Data records.
◆ ◆ ◆ ◆ ◆

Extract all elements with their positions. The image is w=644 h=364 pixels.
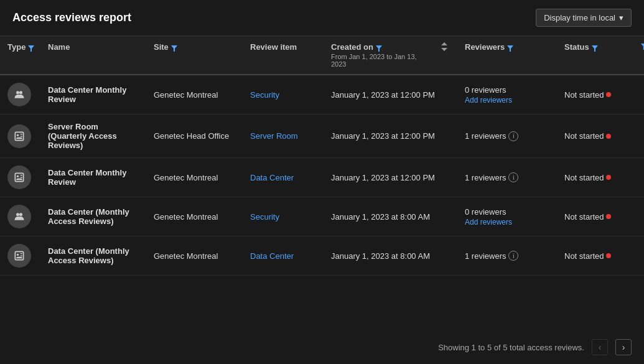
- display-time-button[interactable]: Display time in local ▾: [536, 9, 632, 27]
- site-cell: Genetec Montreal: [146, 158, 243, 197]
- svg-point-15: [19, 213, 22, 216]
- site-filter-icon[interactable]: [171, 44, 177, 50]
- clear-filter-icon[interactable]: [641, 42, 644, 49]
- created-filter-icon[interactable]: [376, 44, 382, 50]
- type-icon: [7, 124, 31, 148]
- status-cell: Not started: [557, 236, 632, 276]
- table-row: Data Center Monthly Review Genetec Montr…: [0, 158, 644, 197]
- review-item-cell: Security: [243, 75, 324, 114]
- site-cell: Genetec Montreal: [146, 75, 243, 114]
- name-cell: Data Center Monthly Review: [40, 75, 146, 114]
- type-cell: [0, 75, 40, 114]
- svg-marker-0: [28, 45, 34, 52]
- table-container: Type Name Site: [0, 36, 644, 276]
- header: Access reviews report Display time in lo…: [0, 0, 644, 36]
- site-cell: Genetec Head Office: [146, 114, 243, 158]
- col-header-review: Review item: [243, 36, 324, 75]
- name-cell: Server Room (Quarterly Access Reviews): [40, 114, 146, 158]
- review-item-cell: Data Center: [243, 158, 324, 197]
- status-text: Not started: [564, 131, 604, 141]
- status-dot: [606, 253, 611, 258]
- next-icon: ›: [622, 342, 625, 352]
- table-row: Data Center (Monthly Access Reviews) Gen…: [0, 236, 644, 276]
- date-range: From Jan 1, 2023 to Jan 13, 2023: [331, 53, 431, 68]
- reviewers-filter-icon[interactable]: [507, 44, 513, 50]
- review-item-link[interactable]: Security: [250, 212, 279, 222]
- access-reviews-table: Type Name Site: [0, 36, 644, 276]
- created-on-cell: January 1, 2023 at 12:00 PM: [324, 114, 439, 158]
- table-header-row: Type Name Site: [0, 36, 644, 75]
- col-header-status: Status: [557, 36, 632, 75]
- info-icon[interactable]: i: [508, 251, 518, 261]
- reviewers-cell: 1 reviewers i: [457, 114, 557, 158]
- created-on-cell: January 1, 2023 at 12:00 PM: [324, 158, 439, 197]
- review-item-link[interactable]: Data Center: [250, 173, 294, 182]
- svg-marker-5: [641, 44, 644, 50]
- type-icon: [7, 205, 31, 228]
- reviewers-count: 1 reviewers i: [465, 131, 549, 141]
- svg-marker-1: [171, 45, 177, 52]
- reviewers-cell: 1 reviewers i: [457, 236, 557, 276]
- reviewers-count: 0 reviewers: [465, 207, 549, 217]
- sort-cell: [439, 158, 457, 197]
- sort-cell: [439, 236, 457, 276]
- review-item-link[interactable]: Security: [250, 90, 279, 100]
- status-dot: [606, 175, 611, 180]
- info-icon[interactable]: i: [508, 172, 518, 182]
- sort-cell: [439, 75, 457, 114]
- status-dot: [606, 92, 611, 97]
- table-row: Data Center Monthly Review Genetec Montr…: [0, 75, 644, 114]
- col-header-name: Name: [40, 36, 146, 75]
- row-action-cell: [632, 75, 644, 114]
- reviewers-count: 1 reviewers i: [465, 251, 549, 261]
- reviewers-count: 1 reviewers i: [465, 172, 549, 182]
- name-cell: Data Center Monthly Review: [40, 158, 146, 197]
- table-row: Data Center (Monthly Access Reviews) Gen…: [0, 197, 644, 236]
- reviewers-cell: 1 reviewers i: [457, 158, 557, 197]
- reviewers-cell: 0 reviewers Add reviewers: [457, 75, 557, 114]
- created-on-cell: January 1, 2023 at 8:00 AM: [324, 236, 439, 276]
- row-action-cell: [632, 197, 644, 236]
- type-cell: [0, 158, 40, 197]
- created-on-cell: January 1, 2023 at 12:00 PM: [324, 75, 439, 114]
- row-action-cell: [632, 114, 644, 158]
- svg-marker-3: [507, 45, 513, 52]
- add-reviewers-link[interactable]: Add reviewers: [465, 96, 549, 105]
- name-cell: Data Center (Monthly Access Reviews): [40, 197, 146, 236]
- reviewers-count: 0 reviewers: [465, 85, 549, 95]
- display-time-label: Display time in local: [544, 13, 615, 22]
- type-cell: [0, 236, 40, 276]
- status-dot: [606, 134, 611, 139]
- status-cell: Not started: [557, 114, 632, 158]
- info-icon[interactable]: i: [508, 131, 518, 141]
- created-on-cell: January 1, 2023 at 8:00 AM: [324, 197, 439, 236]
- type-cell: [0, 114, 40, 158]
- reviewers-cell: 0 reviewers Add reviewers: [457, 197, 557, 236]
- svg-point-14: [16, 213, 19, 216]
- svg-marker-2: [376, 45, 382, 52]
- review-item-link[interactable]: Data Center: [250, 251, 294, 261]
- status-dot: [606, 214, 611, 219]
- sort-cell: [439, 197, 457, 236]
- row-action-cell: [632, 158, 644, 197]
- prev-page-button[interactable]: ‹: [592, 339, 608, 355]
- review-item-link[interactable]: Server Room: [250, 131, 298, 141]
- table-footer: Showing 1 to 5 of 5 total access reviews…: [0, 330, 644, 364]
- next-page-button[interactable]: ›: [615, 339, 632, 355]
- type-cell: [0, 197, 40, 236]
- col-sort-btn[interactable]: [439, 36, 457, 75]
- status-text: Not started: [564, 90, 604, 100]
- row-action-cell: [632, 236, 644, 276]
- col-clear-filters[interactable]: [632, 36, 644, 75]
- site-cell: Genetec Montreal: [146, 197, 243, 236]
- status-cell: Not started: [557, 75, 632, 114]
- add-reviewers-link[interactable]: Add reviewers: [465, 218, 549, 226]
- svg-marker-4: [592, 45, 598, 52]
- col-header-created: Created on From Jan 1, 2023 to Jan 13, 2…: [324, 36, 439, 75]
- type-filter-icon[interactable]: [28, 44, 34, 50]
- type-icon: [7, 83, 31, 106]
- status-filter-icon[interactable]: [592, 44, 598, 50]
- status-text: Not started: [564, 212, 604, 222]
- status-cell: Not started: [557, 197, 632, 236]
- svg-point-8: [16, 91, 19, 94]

◆ ◆ ◆ ◆ ◆

Task objective. Pictures in the records must not appear in the copy; transcribe everything else precisely.

Response.
Extract all elements with their positions. The image is w=644 h=364 pixels.
- display-time-button[interactable]: Display time in local ▾: [536, 9, 632, 27]
- site-cell: Genetec Montreal: [146, 158, 243, 197]
- svg-point-15: [19, 213, 22, 216]
- site-filter-icon[interactable]: [171, 44, 177, 50]
- clear-filter-icon[interactable]: [641, 42, 644, 49]
- created-filter-icon[interactable]: [376, 44, 382, 50]
- type-icon: [7, 124, 31, 148]
- status-cell: Not started: [557, 236, 632, 276]
- table-row: Data Center Monthly Review Genetec Montr…: [0, 158, 644, 197]
- review-item-cell: Security: [243, 75, 324, 114]
- site-cell: Genetec Montreal: [146, 75, 243, 114]
- name-cell: Data Center Monthly Review: [40, 75, 146, 114]
- type-cell: [0, 75, 40, 114]
- svg-marker-0: [28, 45, 34, 52]
- table-container: Type Name Site: [0, 36, 644, 276]
- header: Access reviews report Display time in lo…: [0, 0, 644, 36]
- site-cell: Genetec Head Office: [146, 114, 243, 158]
- col-header-review: Review item: [243, 36, 324, 75]
- name-cell: Server Room (Quarterly Access Reviews): [40, 114, 146, 158]
- review-item-cell: Data Center: [243, 158, 324, 197]
- status-text: Not started: [564, 131, 604, 141]
- status-dot: [606, 253, 611, 258]
- next-icon: ›: [622, 342, 625, 352]
- table-row: Data Center (Monthly Access Reviews) Gen…: [0, 236, 644, 276]
- date-range: From Jan 1, 2023 to Jan 13, 2023: [331, 53, 431, 68]
- reviewers-filter-icon[interactable]: [507, 44, 513, 50]
- review-item-link[interactable]: Security: [250, 212, 279, 222]
- access-reviews-table: Type Name Site: [0, 36, 644, 276]
- created-on-cell: January 1, 2023 at 12:00 PM: [324, 114, 439, 158]
- table-header-row: Type Name Site: [0, 36, 644, 75]
- col-header-status: Status: [557, 36, 632, 75]
- info-icon[interactable]: i: [508, 251, 518, 261]
- reviewers-cell: 1 reviewers i: [457, 114, 557, 158]
- created-on-cell: January 1, 2023 at 12:00 PM: [324, 158, 439, 197]
- review-item-link[interactable]: Data Center: [250, 173, 294, 182]
- svg-marker-5: [641, 44, 644, 50]
- type-icon: [7, 205, 31, 228]
- reviewers-count: 1 reviewers i: [465, 131, 549, 141]
- svg-marker-1: [171, 45, 177, 52]
- reviewers-cell: 1 reviewers i: [457, 236, 557, 276]
- reviewers-count: 0 reviewers: [465, 207, 549, 217]
- sort-cell: [439, 158, 457, 197]
- sort-cell: [439, 236, 457, 276]
- review-item-link[interactable]: Security: [250, 90, 279, 100]
- status-dot: [606, 175, 611, 180]
- info-icon[interactable]: i: [508, 172, 518, 182]
- sort-cell: [439, 75, 457, 114]
- status-dot: [606, 92, 611, 97]
- table-row: Data Center Monthly Review Genetec Montr…: [0, 75, 644, 114]
- col-header-name: Name: [40, 36, 146, 75]
- row-action-cell: [632, 75, 644, 114]
- reviewers-count: 1 reviewers i: [465, 251, 549, 261]
- reviewers-count: 1 reviewers i: [465, 172, 549, 182]
- name-cell: Data Center Monthly Review: [40, 158, 146, 197]
- table-row: Data Center (Monthly Access Reviews) Gen…: [0, 197, 644, 236]
- reviewers-cell: 1 reviewers i: [457, 158, 557, 197]
- reviewers-cell: 0 reviewers Add reviewers: [457, 75, 557, 114]
- created-on-cell: January 1, 2023 at 8:00 AM: [324, 236, 439, 276]
- row-action-cell: [632, 197, 644, 236]
- type-cell: [0, 158, 40, 197]
- created-on-cell: January 1, 2023 at 12:00 PM: [324, 75, 439, 114]
- row-action-cell: [632, 114, 644, 158]
- svg-marker-3: [507, 45, 513, 52]
- add-reviewers-link[interactable]: Add reviewers: [465, 96, 549, 105]
- name-cell: Data Center (Monthly Access Reviews): [40, 197, 146, 236]
- reviewers-count: 0 reviewers: [465, 85, 549, 95]
- display-time-label: Display time in local: [544, 13, 615, 22]
- type-cell: [0, 236, 40, 276]
- status-dot: [606, 134, 611, 139]
- status-cell: Not started: [557, 114, 632, 158]
- info-icon[interactable]: i: [508, 131, 518, 141]
- created-on-cell: January 1, 2023 at 8:00 AM: [324, 197, 439, 236]
- type-cell: [0, 114, 40, 158]
- reviewers-cell: 0 reviewers Add reviewers: [457, 197, 557, 236]
- svg-point-14: [16, 213, 19, 216]
- svg-marker-2: [376, 45, 382, 52]
- review-item-link[interactable]: Data Center: [250, 251, 294, 261]
- status-dot: [606, 214, 611, 219]
- sort-cell: [439, 197, 457, 236]
- row-action-cell: [632, 158, 644, 197]
- prev-page-button[interactable]: ‹: [592, 339, 608, 355]
- review-item-link[interactable]: Server Room: [250, 131, 298, 141]
- table-footer: Showing 1 to 5 of 5 total access reviews…: [0, 330, 644, 364]
- next-page-button[interactable]: ›: [615, 339, 632, 355]
- type-cell: [0, 197, 40, 236]
- col-sort-btn[interactable]: [439, 36, 457, 75]
- status-text: Not started: [564, 90, 604, 100]
- row-action-cell: [632, 236, 644, 276]
- col-clear-filters[interactable]: [632, 36, 644, 75]
- site-cell: Genetec Montreal: [146, 197, 243, 236]
- status-cell: Not started: [557, 75, 632, 114]
- add-reviewers-link[interactable]: Add reviewers: [465, 218, 549, 226]
- svg-marker-4: [592, 45, 598, 52]
- col-header-created: Created on From Jan 1, 2023 to Jan 13, 2…: [324, 36, 439, 75]
- type-filter-icon[interactable]: [28, 44, 34, 50]
- type-icon: [7, 83, 31, 106]
- status-filter-icon[interactable]: [592, 44, 598, 50]
- status-text: Not started: [564, 212, 604, 222]
- status-cell: Not started: [557, 197, 632, 236]
- svg-point-8: [16, 91, 19, 94]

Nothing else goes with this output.